Diable ! C’est tout à fait cela. Et le narrateur de se métamorphoser en Cosimo. D’abord enfant qui nous balade dans son quartier, nous fait escalader les montagnes avec ses copains, enfin les monticules de sable des terrains vagues près de chez lui ; profite de notre attention de lecteur déjà accroché pour parler de Dieu ; nous oblige à chercher des fossiles avec lui et Aurelio ; nous présente sa grand’mère fumeuse de cigares et ses escargots qui dégorgent … pour ensuite évoquer l’adolescence avant l’âge adulte, celui des responsabilités, des soucis, des espoirs et des déceptions.
C’est en douceur, que je me suis laissé envoûter et emporter dans un monde magique, qui rappelle l’univers d’Italo Calvino avec son Baron perché, ou celui de Bernard Quiriny et ses Contes carnivores. Au détour d’un fragment – tout le roman est constitué de fragments – me voilà en compagnie de l’homme « qui avait mal vieilli » au bord du delta, qui pêche à mains nues, et qui voulait faire de Cosimo un … mais j’arrête là. Ensuite je passe un moment – un long fragment – en compagnie des parents de Cosimo et d’Abel, leur cochon bien aimé … Enfin je trépigne d’impatience pour en savoir davantage sur Cosimo et ses drôles de compagnons, à l’affût sur les toits de lauzes des maisons, épiant ces drôles de « choses », ces bulles opalescentes qui grimpent, s’installent, s’étendent, grossissent …
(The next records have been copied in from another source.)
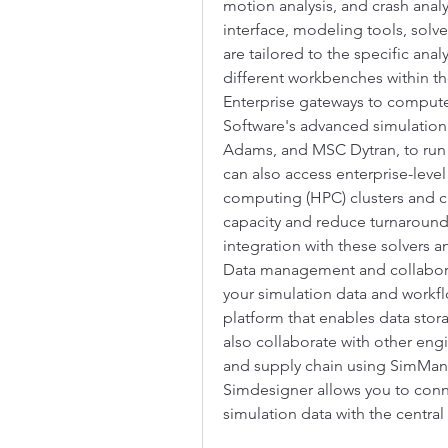
motion analysis, and crash anal
interface, modeling tools, solve
are tailored to the specific ana
different workbenches within th
Enterprise gateways to compute
Software's advanced simulation
Adams, and MSC Dytran, to run y
can also access enterprise-leve
computing (HPC) clusters and cl
capacity and reduce turnaround
integration with these solvers a
Data management and collabor
your simulation data and work
platform that enables data storag
also collaborate with other eng
and supply chain using SimMana
Simdesigner allows you to conn
simulation data with the central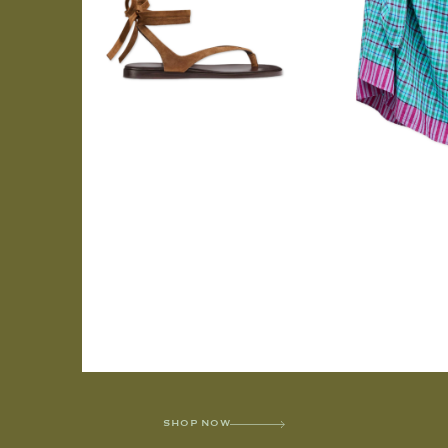
SHOP NOW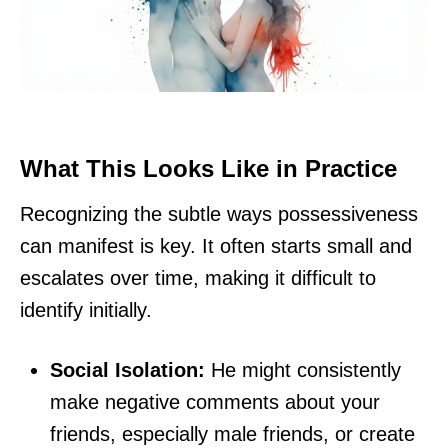
What This Looks Like in Practice
Recognizing the subtle ways possessiveness
can manifest is key. It often starts small and
escalates over time, making it difficult to
identify initially.
Social Isolation:
He might consistently
make negative comments about your
friends, especially male friends, or create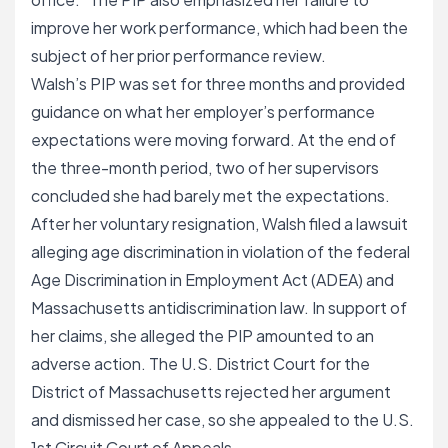
improve her work performance, which had been the
subject of her prior performance review.
Walsh’s PIP was set for three months and provided
guidance on what her employer’s performance
expectations were moving forward. At the end of
the three-month period, two of her supervisors
concluded she had barely met the expectations.
After her voluntary resignation, Walsh filed a lawsuit
alleging age discrimination in violation of the federal
Age Discrimination in Employment Act (ADEA) and
Massachusetts antidiscrimination law. In support of
her claims, she alleged the PIP amounted to an
adverse action. The U.S. District Court for the
District of Massachusetts rejected her argument
and dismissed her case, so she appealed to the U.S.
1st Circuit Court of Appeals.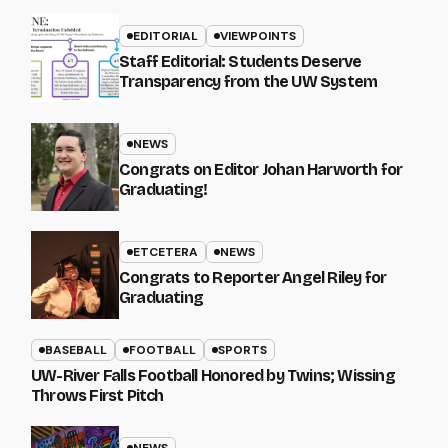
EDITORIAL
VIEWPOINTS
Staff Editorial: Students Deserve
Transparency from the UW System
NEWS
Congrats on Editor Johan Harworth for
Graduating!
ETCETERA
NEWS
Congrats to Reporter Angel Riley for
Graduating
BASEBALL
FOOTBALL
SPORTS
UW-River Falls Football Honored by Twins; Wissing
Throws First Pitch
NEWS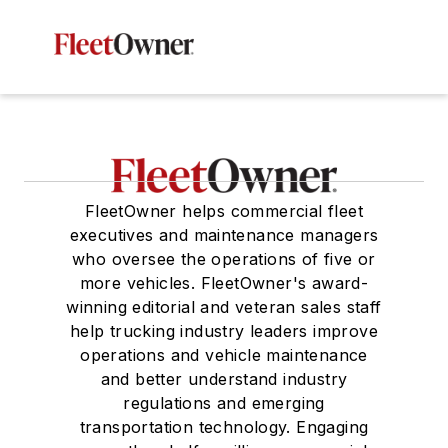
FleetOwner helps commercial fleet
executives and maintenance managers
who oversee the operations of five or
more vehicles. FleetOwner's award-
winning editorial and veteran sales staff
help trucking industry leaders improve
operations and vehicle maintenance
and better understand industry
regulations and emerging
transportation technology. Engaging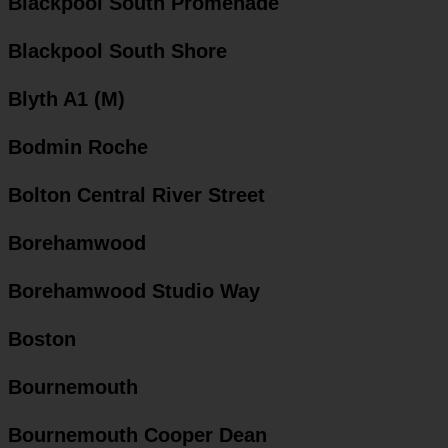
Blackpool South Promenade
Blackpool South Shore
Blyth A1 (M)
Bodmin Roche
Bolton Central River Street
Borehamwood
Borehamwood Studio Way
Boston
Bournemouth
Bournemouth Cooper Dean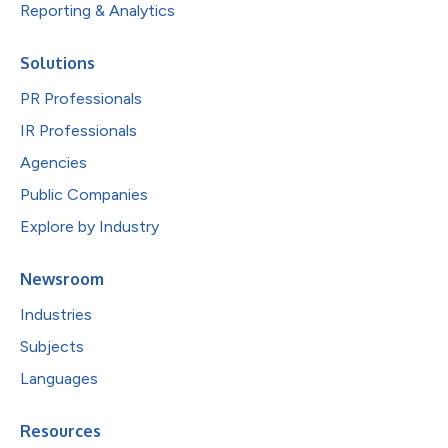
Reporting & Analytics
Solutions
PR Professionals
IR Professionals
Agencies
Public Companies
Explore by Industry
Newsroom
Industries
Subjects
Languages
Resources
Autant de saynètes dignes des romans de Gabriel Garcia Marquez et de son réalisme magique. Autant de situations qui nous parlent du temps qui passe, de l’enfance, de l’image de soi et du regard des autres, de la vieillesse, de la maladie, de l’amour, de la mort et du formidable pouvoir de l’imagination.
Et puis cette écriture stylée, acerbe, jubilatoire comme dans la mercerie où Cosimo attend son tour : « Sept ou huit femmes devant moi ? J’oubliais toujours de les compter. En revanche, je m’efforçais de retenir leurs traits, pour les distinguer de celles qui entreraient après moi. Mais j’avais beau me concentrer, leurs visages me semblaient tous identiques, tous pareillement enflés, avec un double menton mou, des lunettes aux montures épaisses, des brushings en bout de course, des rouges à lèves mal appliqués sur des bouches ridées, des moustaches solitaires, identiques jusqu’à leurs grains de beauté et leurs poireaux entre le nez et les joues, et leurs boucles d’oreilles minuscules … ».
Après un début un peu difficile pour moi, pour « entrer » dans le roman, ne comprenant pas où le narrateur voulait m’emmener, je me suis laissé porter par la fluidité du récit, sa belle écriture, ses personnages atypiques et l’absolue certitude que oui, il y a quelque chose caché derrière le placard.

(Claude Muslin, Les Automn’Halles, Festival du Livre de Sète)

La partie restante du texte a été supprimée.